Bonjour, et merci de vous joindre à nous. Permettez-moi tout d’abord de reconnaître que nous sommes réunis sur le territoire traditionnel non cédé du peuple algonquin anishinaabe.
Je suis accompagnée par Jerry DeMarco, commissaire à l’environnement et au développement durable, qui va présenter 3 des rapports d’audit que mon bureau a remis au Parlement ce matin.
Je vais d’abord parler de notre audit des initiatives que le gouvernement du Canada appelle « Nouvelle relation financière avec les Premières Nations ». Le gouvernement s’est engagé à élaborer conjointement des initiatives avec ses partenaires des Premières Nations, notamment un financement fédéral plus prévisible et flexible, afin de favoriser la réconciliation et le transfert progressif des services aux Premières Nations.
Dans l’ensemble, nous avons constaté que Services aux Autochtones Canada n’avait pas mis en œuvre, suivi ni évalué efficacement les initiatives auxquelles il s’était engagé.
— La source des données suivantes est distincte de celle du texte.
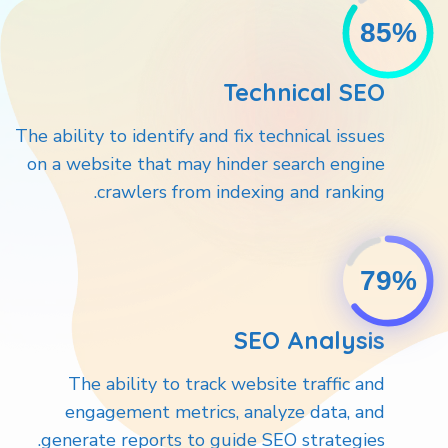
85%
Technical SEO
The ability to identify and fix technical issues
on a website that may hinder search engine
crawlers from indexing and ranking.
79%
SEO Analysis
The ability to track website traffic and
engagement metrics, analyze data, and
generate reports to guide SEO strategies.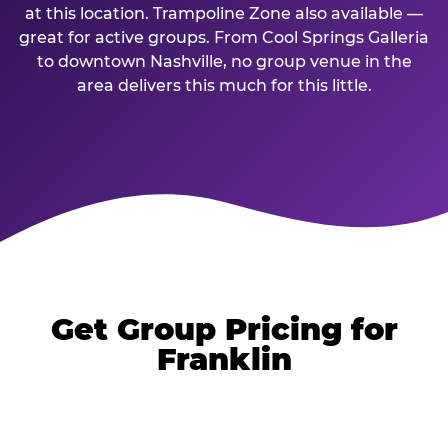
at this location. Trampoline Zone also available —
great for active groups. From Cool Springs Galleria
to downtown Nashville, no group venue in the
area delivers this much for this little.
Get Group Pricing for
Franklin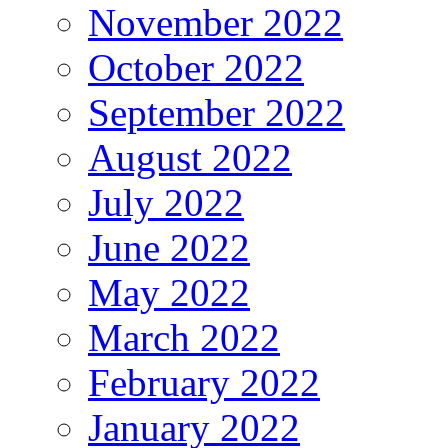
November 2022
October 2022
September 2022
August 2022
July 2022
June 2022
May 2022
March 2022
February 2022
January 2022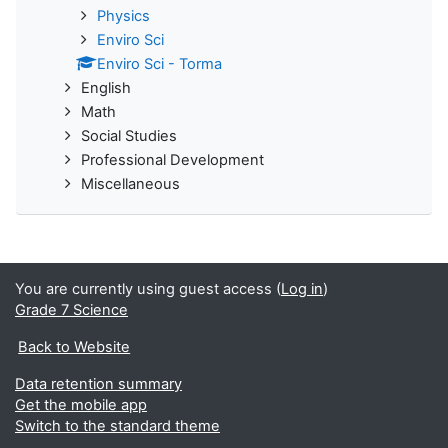
Physics
Enviro Sci
Enviro Sci - Torma
English
Math
Social Studies
Professional Development
Miscellaneous
You are currently using guest access (
Log in
)
Grade 7 Science
Back to Website
Data retention summary
Get the mobile app
Switch to the standard theme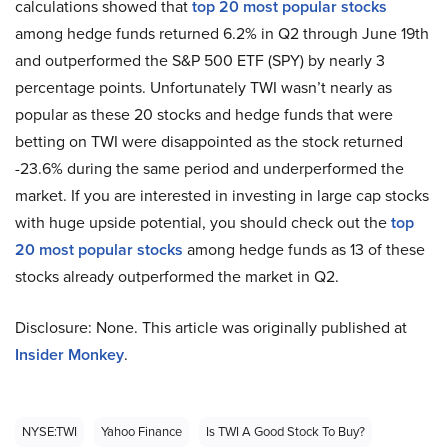
calculations showed that
top 20 most popular stocks
among hedge funds returned 6.2% in Q2 through June 19th
and outperformed the S&P 500 ETF (SPY) by nearly 3
percentage points. Unfortunately TWI wasn’t nearly as
popular as these 20 stocks and hedge funds that were
betting on TWI were disappointed as the stock returned
-23.6% during the same period and underperformed the
market. If you are interested in investing in large cap stocks
with huge upside potential, you should check out the
top
20 most popular stocks
among hedge funds as 13 of these
stocks already outperformed the market in Q2.
Disclosure: None. This article was originally published at
Insider Monkey
.
NYSE:TWI
Yahoo Finance
Is TWI A Good Stock To Buy?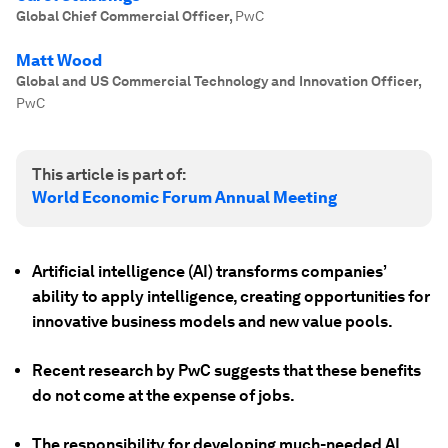
Global Chief Commercial Officer
,
PwC
Matt Wood
Global and US Commercial Technology and Innovation Officer
,
PwC
This article is part of:
World Economic Forum Annual Meeting
Artificial intelligence (AI) transforms companies’
ability to apply intelligence, creating opportunities for
innovative business models and new value pools.
Recent research by PwC suggests that these benefits
do not come at the expense of jobs.
The responsibility for developing much-needed AI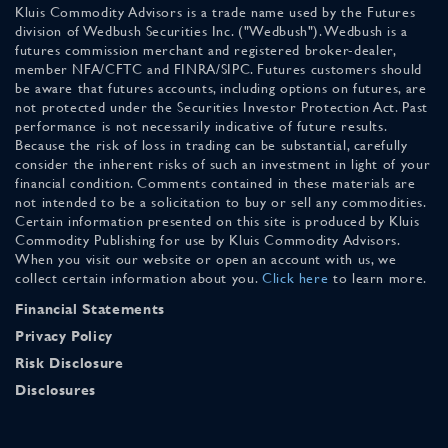
Kluis Commodity Advisors is a trade name used by the Futures
division of Wedbush Securities Inc. ("Wedbush"). Wedbush is a
futures commission merchant and registered broker-dealer,
member NFA/CFTC and FINRA/SIPC. Futures customers should
be aware that futures accounts, including options on futures, are
not protected under the Securities Investor Protection Act. Past
performance is not necessarily indicative of future results.
Because the risk of loss in trading can be substantial, carefully
consider the inherent risks of such an investment in light of your
financial condition. Comments contained in these materials are
not intended to be a solicitation to buy or sell any commodities.
Certain information presented on this site is produced by Kluis
Commodity Publishing for use by Kluis Commodity Advisors.
When you visit our website or open an account with us, we
collect certain information about you.
Click here
to learn more.
Financial Statements
Privacy Policy
Risk Disclosure
Disclosures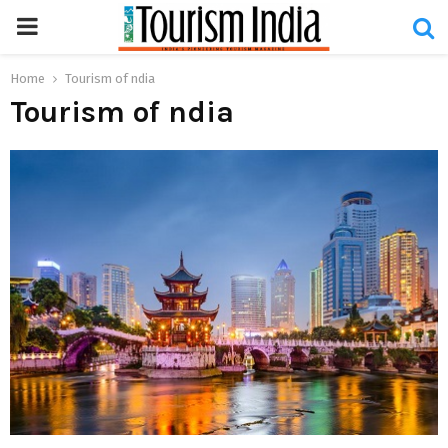
PRIMARY
MENU
Home
Tourism of ndia
Tourism of ndia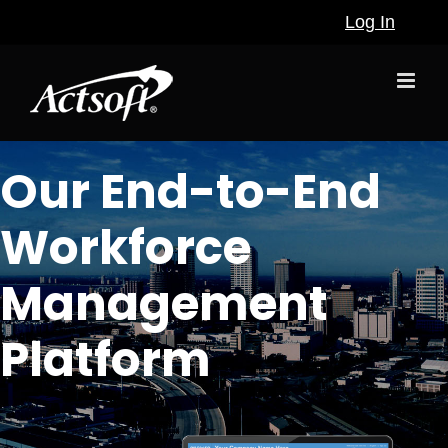
Skip
Log In
to
content
Our End-to-End
Workforce
Management
Platform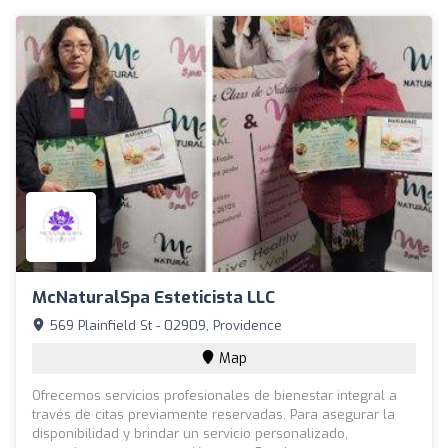
McNaturalSpa Esteticista LLC
569 Plainfield St - 02909, Providence
Map
Ofrecemos servicios profesionales de bienestar integral a
través de citas previamente reservadas. Para asegurar la
disponibilidad y brindar un servicio personalizado,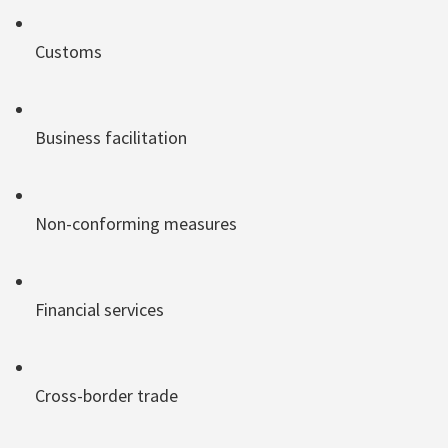
Customs
Business facilitation
Non-conforming measures
Financial services
Cross-border trade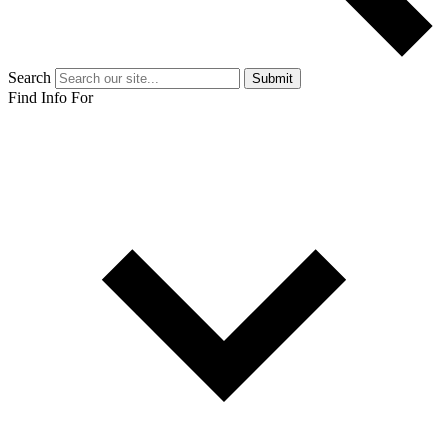
Search
Submit
Find Info For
Bien qu’il ait instauré des subventions sur 10 ans et que les versements aient été effectués conformément aux ententes de financement, il n’a pas vérifié de manière systématique si les bénéficiaires de subventions y restaient admissibles. Plus de 6,5 milliards de dollars en subventions ont été versés, mais le ministère ne savait pas si elles produisaient les résultats escomptés, notamment la réduction des écarts socio-économiques entre les Premières Nations et l’ensemble de la population canadienne.
Des initiatives importantes pour transformer véritablement la relation financière entre les Premières Nations et le gouvernement fédéral n’ont largement pas progressé. Par exemple, Services aux Autochtones Canada n’a pas mis en place un cadre qui établirait la responsabilité mutuelle entre les Premières Nations et leurs citoyennes et citoyens, ainsi qu’entre les Premières Nations et le ministère.
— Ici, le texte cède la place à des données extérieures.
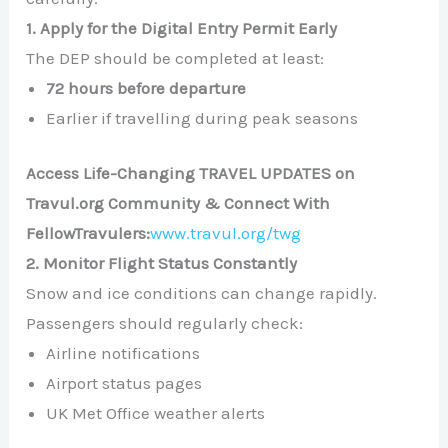
1. Apply for the Digital Entry Permit Early
The DEP should be completed at least:
72 hours before departure
Earlier if travelling during peak seasons
Access Life-Changing TRAVEL UPDATES on
Travul.org Community & Connect With
FellowTravulers:
www.travul.org/twg
2. Monitor Flight Status Constantly
Snow and ice conditions can change rapidly.
Passengers should regularly check:
Airline notifications
Airport status pages
UK Met Office weather alerts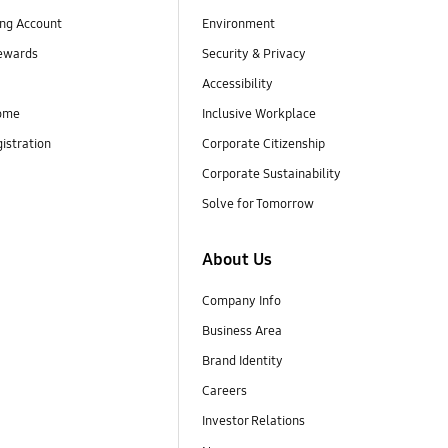
ng Account
Environment
ewards
Security & Privacy
Accessibility
ome
Inclusive Workplace
istration
Corporate Citizenship
Corporate Sustainability
Solve for Tomorrow
About Us
Company Info
Business Area
Brand Identity
Careers
Investor Relations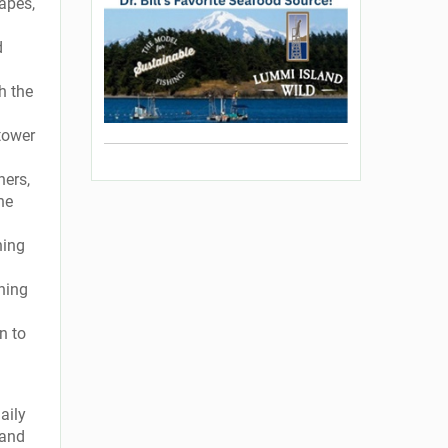
hapes,
d
h the
 tower
ners,
he
ning
ening
n to
aily
 and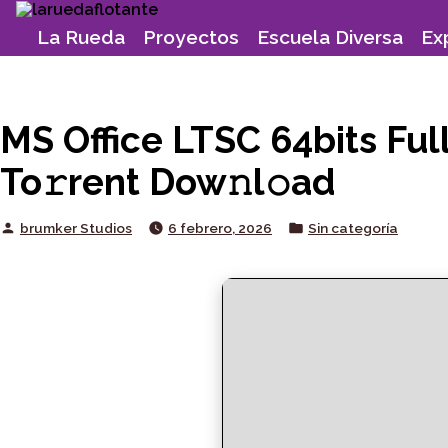
Skip
to
La Rueda
Proyectos
Escuela Diversa
Ex
content
MS Office LTSC 64bits Ful
To𝚛rent Dow𝚗l𝚘ad
Posted
Posted
brumker Studios
6 febrero, 2026
Sin categoría
by
in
Services aux Autochtones Canada n’a pas non plus respecté son engagement clé visant à soutenir le renforcement des capacités de gestion financière des Premières Nations et à éviter les défauts de paiement.
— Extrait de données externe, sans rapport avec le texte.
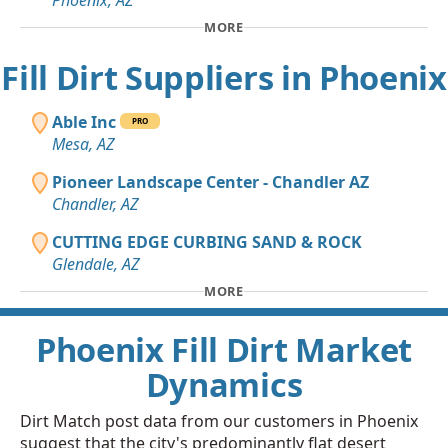
Phoenix, AZ
MORE
Fill Dirt Suppliers in Phoenix
Able Inc
PRO
Mesa, AZ
Pioneer Landscape Center - Chandler AZ
Chandler, AZ
CUTTING EDGE CURBING SAND & ROCK
Glendale, AZ
MORE
Phoenix Fill Dirt Market
Dynamics
Dirt Match post data from our customers in Phoenix
suggest that the city's predominantly flat desert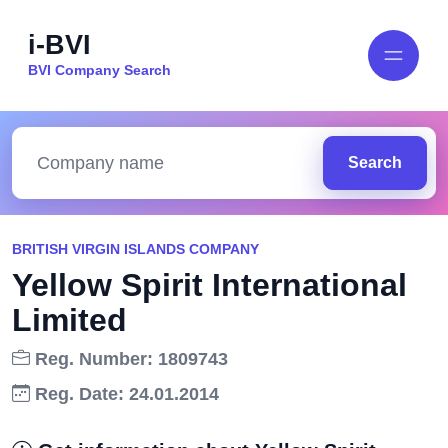
i-BVI
BVI Company Search
Search
BRITISH VIRGIN ISLANDS COMPANY
Yellow Spirit International
Limited
Reg. Number: 1809743
Reg. Date: 24.01.2014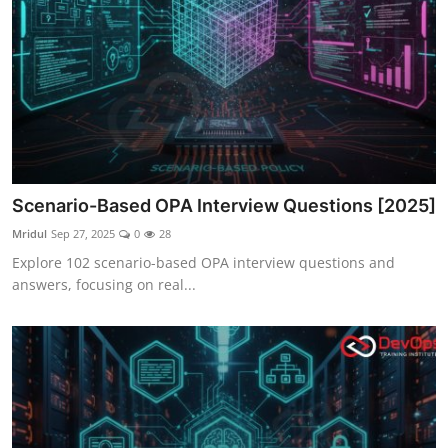
Scenario-Based OPA Interview Questions [2025]
Mridul
Sep 27, 2025
0
28
Explore 102 scenario-based OPA interview questions and
answers, focusing on real...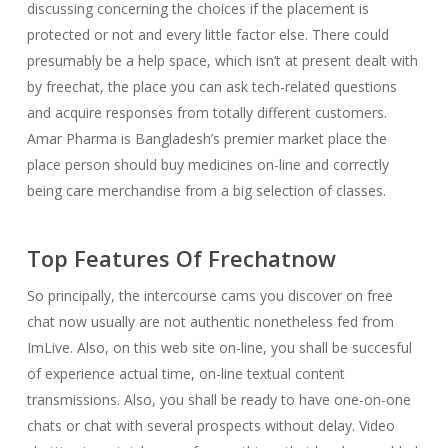
discussing concerning the choices if the placement is
protected or not and every little factor else. There could
presumably be a help space, which isn’t at present dealt with
by freechat, the place you can ask tech-related questions
and acquire responses from totally different customers.
Amar Pharma is Bangladesh’s premier market place the
place person should buy medicines on-line and correctly
being care merchandise from a big selection of classes.
Top Features Of Frechatnow
So principally, the intercourse cams you discover on free
chat now usually are not authentic nonetheless fed from
ImLive. Also, on this web site on-line, you shall be succesful
of experience actual time, on-line textual content
transmissions. Also, you shall be ready to have one-on-one
chats or chat with several prospects without delay. Video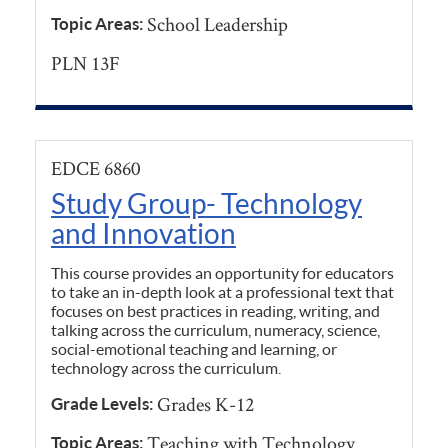
School Leadership
Topic Areas:
PLN 13F
EDCE 6860
Study Group- Technology
and Innovation
This course provides an opportunity for educators
to take an in-depth look at a professional text that
focuses on best practices in reading, writing, and
talking across the curriculum, numeracy, science,
social-emotional teaching and learning, or
technology across the curriculum.
Grades K-12
Grade Levels:
Teaching with Technology
Topic Areas: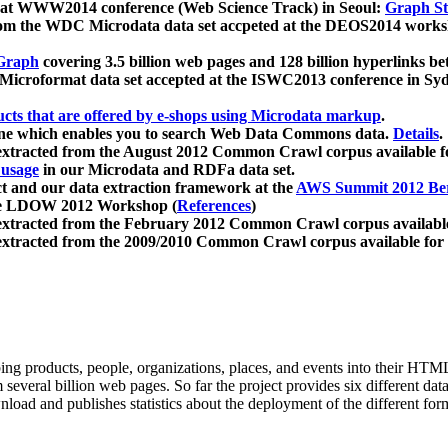
 at WWW2014 conference (Web Science Track) in Seoul:
Graph Str
a from the WDC Microdata data set accpeted at the DEOS2014 wor
Graph
covering 3.5 billion web pages and 128 billion hyperlinks be
icroformat data set accepted at the ISWC2013 conference in Sy
ucts that are offered by e-shops using Microdata markup
.
gine which enables you to search Web Data Commons data.
Details
.
 extracted from the August 2012 Common Crawl corpus available 
 usage
in our Microdata and RDFa data set.
t and our data extraction framework at the
AWS Summit 2012 Ber
the LDOW 2012 Workshop (
References
)
extracted from the February 2012 Common Crawl corpus availabl
extracted from the 2009/2010 Common Crawl corpus available for
ing products, people, organizations, places, and events into their HT
several billion web pages. So far the project provides six different d
load and publishes statistics about the deployment of the different for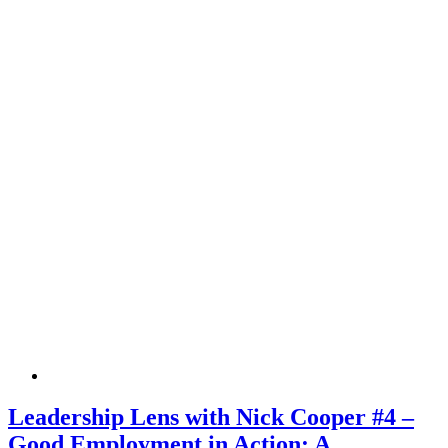
Leadership Lens with Nick Cooper #4 –
Good Employment in Action: A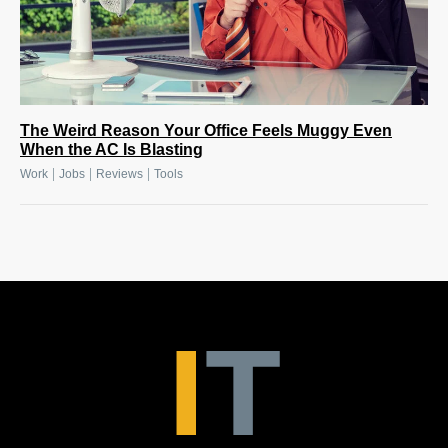
The Weird Reason Your Office Feels Muggy Even
When the AC Is Blasting
|
|
|
Work
Jobs
Reviews
Tools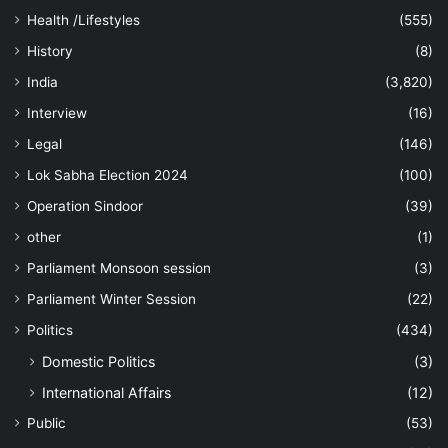
Health /Lifestyles
(555)
History
(8)
India
(3,820)
Interview
(16)
Legal
(146)
Lok Sabha Election 2024
(100)
Operation Sindoor
(39)
other
(1)
Parliament Monsoon session
(3)
Parliament Winter Session
(22)
Politics
(434)
Domestic Politics
(3)
International Affairs
(12)
Public
(53)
Les initiatives liées à la nouvelle relation financière sont un volet important du mandat de Services aux Autochtones Canada de transférer progressivement la prestation des services aux Premières Nations. Le Ministère doit mieux gérer ces initiatives pour respecter ses engagements, améliorer les résultats socio-économiques et faire progresser la réconciliation.
Je passe maintenant à notre audit sur l’accessibilité dans 7 organisations fédérales. Dans l’ensemble, nous avons constaté que toutes avaient favorisé un milieu de travail accessible pour les fonctionnaires en situation de handicap, et que des améliorations importantes restent à apporter.
Toutes les organisations auditées avaient réalisé des progrès en matière de représentation des personnes en situation de handicap au sein de leur effectif. Nous avons constaté que les taux de promotion étaient comparables entre les différents groupes d’employés dans les 7 organisations. Aussi, elles avaient toutes mis en place des pratiques favorisant l’accessibilité. Par exemple, elles avaient nommé un membre de leur haute direction au rôle de champion ou championne de l’accessibilité, et elles avaient créé des réseaux pour le personnel en situation de handicap.
Bien que je sois encouragée par les progrès réalisés jusqu’à présent en ce qui concerne la représentation et par l’engagement en faveur de l’accessibilité, il reste encore des progrès à faire quant à la manière dont les mesures d’adaptation sont mises en œuvre et dont les personnes en situation de handicap sont mises à contribution. Par exemple, nous avons constaté que les réseaux d’employés n’étaient pas systématiquement consultés sur la mise en œuvre des décisions qui les touchent.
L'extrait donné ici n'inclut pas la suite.